▼

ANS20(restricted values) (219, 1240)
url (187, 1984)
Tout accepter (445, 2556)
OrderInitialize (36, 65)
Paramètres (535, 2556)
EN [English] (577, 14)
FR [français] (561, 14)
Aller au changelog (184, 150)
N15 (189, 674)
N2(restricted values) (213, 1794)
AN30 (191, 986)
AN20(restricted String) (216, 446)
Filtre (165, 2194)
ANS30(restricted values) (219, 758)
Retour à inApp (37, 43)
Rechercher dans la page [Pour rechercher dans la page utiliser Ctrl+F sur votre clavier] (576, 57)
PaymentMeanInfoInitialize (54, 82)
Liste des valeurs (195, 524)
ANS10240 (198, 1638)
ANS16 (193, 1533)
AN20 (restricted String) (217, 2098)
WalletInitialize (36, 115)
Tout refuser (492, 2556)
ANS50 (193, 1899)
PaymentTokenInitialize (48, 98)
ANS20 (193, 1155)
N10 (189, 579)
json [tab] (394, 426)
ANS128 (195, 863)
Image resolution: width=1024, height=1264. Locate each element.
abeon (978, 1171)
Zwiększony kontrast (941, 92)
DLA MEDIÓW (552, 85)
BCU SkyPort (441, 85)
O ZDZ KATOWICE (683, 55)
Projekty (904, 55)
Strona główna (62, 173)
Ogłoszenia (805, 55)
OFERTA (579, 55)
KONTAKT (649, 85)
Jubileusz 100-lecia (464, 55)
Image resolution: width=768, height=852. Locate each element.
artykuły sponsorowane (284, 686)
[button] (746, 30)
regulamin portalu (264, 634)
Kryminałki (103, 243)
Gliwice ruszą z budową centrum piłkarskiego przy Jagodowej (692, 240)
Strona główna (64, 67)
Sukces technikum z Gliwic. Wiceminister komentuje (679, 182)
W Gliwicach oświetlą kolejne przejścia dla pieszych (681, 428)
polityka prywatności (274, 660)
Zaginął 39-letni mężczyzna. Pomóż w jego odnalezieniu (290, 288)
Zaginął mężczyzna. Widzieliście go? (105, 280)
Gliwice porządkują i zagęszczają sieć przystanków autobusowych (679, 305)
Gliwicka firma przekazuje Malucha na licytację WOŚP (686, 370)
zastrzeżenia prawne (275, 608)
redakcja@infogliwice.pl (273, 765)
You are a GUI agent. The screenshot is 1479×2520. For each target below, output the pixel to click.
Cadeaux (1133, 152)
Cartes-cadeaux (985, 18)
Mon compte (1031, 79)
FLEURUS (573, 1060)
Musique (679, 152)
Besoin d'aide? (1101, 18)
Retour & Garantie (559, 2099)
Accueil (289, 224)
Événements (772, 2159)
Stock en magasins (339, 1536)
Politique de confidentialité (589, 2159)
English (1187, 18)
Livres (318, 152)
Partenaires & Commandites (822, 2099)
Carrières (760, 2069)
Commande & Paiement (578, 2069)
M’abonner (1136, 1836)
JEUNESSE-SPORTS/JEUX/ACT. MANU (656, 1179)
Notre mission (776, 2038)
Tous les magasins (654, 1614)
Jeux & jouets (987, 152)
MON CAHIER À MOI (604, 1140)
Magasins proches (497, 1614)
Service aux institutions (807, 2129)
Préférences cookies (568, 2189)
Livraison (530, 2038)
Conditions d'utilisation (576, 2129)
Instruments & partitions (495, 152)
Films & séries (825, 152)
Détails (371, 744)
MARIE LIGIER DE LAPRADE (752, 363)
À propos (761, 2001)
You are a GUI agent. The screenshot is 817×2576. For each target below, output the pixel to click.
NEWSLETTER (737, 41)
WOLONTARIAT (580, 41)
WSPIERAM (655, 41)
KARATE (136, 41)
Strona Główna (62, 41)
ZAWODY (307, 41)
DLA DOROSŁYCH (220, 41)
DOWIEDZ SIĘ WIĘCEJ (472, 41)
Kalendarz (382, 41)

▲

_What needs to be done_. Only the lines from the one holding "MARIE LIGIER DE LAPRADE (752, 363)" through the end of the listing should be given again, exactly and with both ends included.

_Your response_.
MARIE LIGIER DE LAPRADE (752, 363)
À propos (761, 2001)
You are a GUI agent. The screenshot is 817×2576. For each target below, output the pixel to click.
NEWSLETTER (737, 41)
WOLONTARIAT (580, 41)
WSPIERAM (655, 41)
KARATE (136, 41)
Strona Główna (62, 41)
ZAWODY (307, 41)
DLA DOROSŁYCH (220, 41)
DOWIEDZ SIĘ WIĘCEJ (472, 41)
Kalendarz (382, 41)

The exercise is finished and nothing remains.